▶ [TASK ITEM]
Write out nothing but the lines from the one containing "Philips TV nejde naladit" through the last line below, both included, and without the pictures.

▶ [GIVEN INFORMATION]
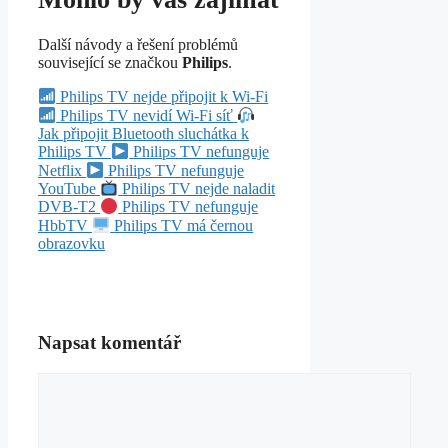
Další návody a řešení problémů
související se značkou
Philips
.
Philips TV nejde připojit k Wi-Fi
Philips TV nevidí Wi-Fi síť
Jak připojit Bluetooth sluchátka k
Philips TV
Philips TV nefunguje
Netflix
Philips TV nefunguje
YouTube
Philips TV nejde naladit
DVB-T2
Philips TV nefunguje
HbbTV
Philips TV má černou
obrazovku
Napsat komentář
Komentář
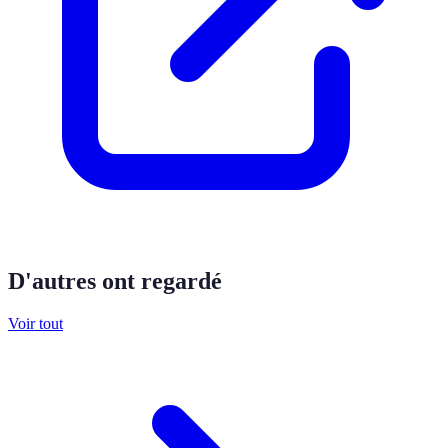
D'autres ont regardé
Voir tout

▶ [SOLUTION TO THIS PROBLEM]
Philips TV nejde naladit
DVB-T2
Philips TV nefunguje
HbbTV
Philips TV má černou
obrazovku
Napsat komentář
Komentář
D'autres ont regardé
Voir tout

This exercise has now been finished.